More durability and convenience with new John Deere Loaders.




"These loaders are designed primarily for John Deere 6000, 6010, 6020 and 6030 Series Tractors but will also fit on 6615, 6715, 7220, 7320, and 7420 Tractors in lighter duty applications," says Dan Wilson, loader product specialist, John Deere Welland Works. "The durable design of these loaders totally integrates with the tractor and provides better visibility and improved ease of operation." 

Durability features include a cast-steel mounting frame and a heavy-duty hood guard that offers increased protection to the tractor. Overall steel thickness has been increased on the 673 Loaders for longer life. 

"The SL models are designed with an increased dump angle to aid with bale huggers, bale spears, and overall grading work," explains Wilson. "The NSL models have increased rollback angles to help carry more material in the bucket. 

"Also, with these new loaders, a very user-friendly attaching system, the John Deere Global Carrier, has been designed to easily attach and detach buckets, blades, pallet forks, and other tools. An optional Cylinder Latching System can also be added to the Global Carrier that allows the operator to change attachments on the loader without leaving the tractor platform." 

Integrated with the tractor, the new loaders provide better visibility and improved ease of operation.




The loaders have been designed to meet specific customer needs. For example, hay handling and light-duty chores done by a new 6030 Series Tractor would probably use the 563 Loader. More heavy-duty chores such as grading, digging, moving bales with a grapple, and moving silage would probably require the 673 Loader. 

"By consulting with their John Deere dealer, customers can choose the appropriate loader with enough standard features to get the job done right," explains Wilson. "They can also choose from several new options to help increase their overall productivity, and add even more value to their tractor/loader package."


----------



## HarryG (Mar 28, 2004)

All I can say is once you own a FEL on your tractor you never want to be without it. Mine stays on permanently. Just too many uses to take it off. Just for moving stuff like brush, dirt, stones its a asset.
Wheel barrow?????whats that????? LOL


----------



## LW MOORE (Dec 23, 2003)

I wish at times ,I could afford to just add an extra tractor with loader and keep it on,,Its extra hard on front ends to keep mine on all the time.......lw


----------



## Live Oak (Dec 22, 2003)

For mowing cleaned up area's I take my FEL off but now I have a rotary cutter mounted on the back and the FEL makes for a real nice counter weight to the cutter. I agree it is a lot of weight on the front end and best to remove it if you are not using it. 

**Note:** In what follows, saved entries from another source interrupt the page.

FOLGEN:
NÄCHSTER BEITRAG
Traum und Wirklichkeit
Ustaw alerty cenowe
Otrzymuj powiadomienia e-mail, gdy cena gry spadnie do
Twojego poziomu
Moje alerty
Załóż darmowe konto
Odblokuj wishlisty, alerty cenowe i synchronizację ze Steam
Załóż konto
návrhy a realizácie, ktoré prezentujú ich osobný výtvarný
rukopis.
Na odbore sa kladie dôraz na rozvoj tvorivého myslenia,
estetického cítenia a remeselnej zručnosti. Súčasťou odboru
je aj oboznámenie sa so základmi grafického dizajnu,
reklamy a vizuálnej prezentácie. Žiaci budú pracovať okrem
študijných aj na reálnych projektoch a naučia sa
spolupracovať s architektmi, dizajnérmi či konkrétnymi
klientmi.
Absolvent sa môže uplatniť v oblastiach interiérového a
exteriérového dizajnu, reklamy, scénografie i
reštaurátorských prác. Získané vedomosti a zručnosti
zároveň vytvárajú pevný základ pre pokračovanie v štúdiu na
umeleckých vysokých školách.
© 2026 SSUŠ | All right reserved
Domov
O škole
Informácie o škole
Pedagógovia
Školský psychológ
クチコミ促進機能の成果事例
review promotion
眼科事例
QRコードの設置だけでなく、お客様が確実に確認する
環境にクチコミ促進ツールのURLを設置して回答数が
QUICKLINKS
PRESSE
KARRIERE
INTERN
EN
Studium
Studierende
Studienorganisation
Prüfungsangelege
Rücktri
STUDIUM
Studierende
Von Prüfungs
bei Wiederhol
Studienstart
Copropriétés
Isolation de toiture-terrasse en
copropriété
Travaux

Only problem is that Murphy's Law dictates that as soon as you remove the FEL; some pressing emergency job will come up requiring you to put it back on!


----------



## LW MOORE (Dec 23, 2003)

man,you got that right,,,dont think I ever took it off and not wished it back on,if even just for a few seconds...

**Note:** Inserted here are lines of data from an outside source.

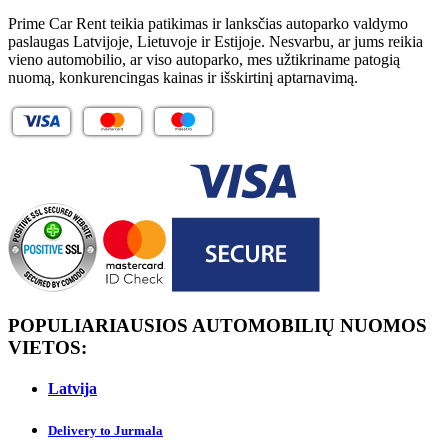
Prime Car Rent teikia patikimas ir lanksčias autoparko valdymo
paslaugas Latvijoje, Lietuvoje ir Estijoje. Nesvarbu, ar jums reikia
vieno automobilio, ar viso autoparko, mes užtikriname patogią
nuomą, konkurencingas kainas ir išskirtinį aptarnavimą.
POPULIARIAUSIOS AUTOMOBILIŲ NUOMOS
VIETOS:
Latvija
Delivery to Jurmalа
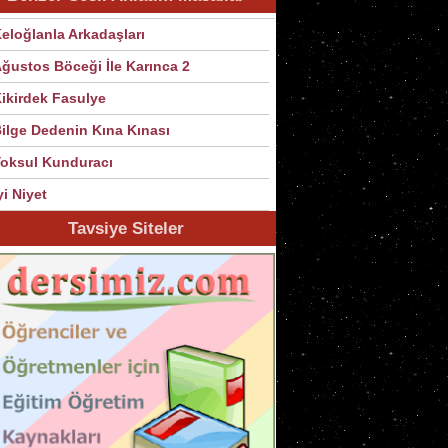
eloğlanla Arkadaşları
ğustos Böceği İle Karınca 2
ikirdek Fasulye
ilge Dedenin Kına Kınası
oksul Kunduracı
yi Niyet
Tavsiye Siteler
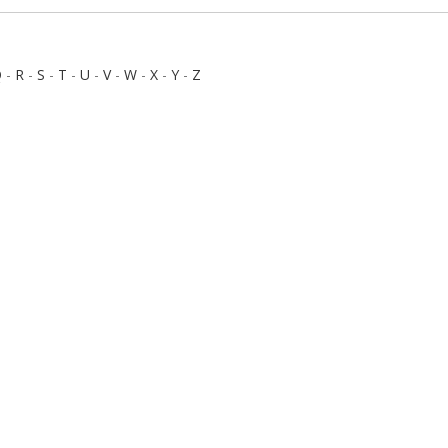
Q
-
R
-
S
-
T
-
U
-
V
-
W
-
X
-
Y
-
Z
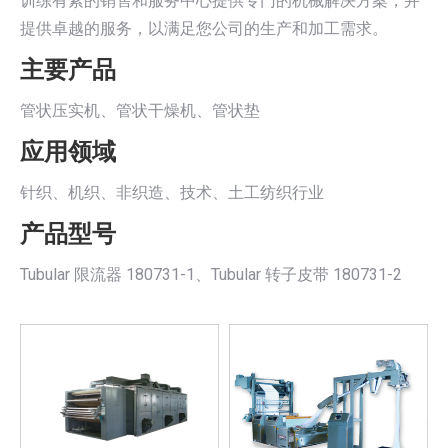
训练有素的销售和服务中心提供专门的机械解决方案，并
提供卓越的服务，以满足您公司的生产和加工需求。
主要产品
管状压实机、管状干燥机、管状垫
应用领域
针织、机织、非织造、技术、土工纺织行业
产品型号
Tubular 限流器 180731-1、Tubular 转子皮带 180731-2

PS..You just got to take time to tell me about all this scatter gun shootin you do...being a benchrest rifle shooter myself when time allows off from farming,Its just got to be a stress reliever ,I know mine sure is..LW


----------



## Live Oak (Dec 22, 2003)

> _Originally posted by LW MOORE _
> *man,you got that right,,,dont think I ever took it off and not wished it back on,if even just for a few seconds...
> 
> PS..You just got to take time to tell me about all this scatter gun shootin you do...being a benchrest rifle shooter myself when time allows off from farming,Its just got to be a stress reliever ,I know mine sure is..LW *


LW, I will definitely be looking forward to meeting and trading posts in the Great Outdoors/Fire Arms forum. Since I have moved from the Ft. Campbell area, it has been a good will since I have done some "clay bustin" but I am working on re-establishing quail on the ranch and I may be doin' some "scatter gun shootin' again. Provided the Doc says it is OK.


----------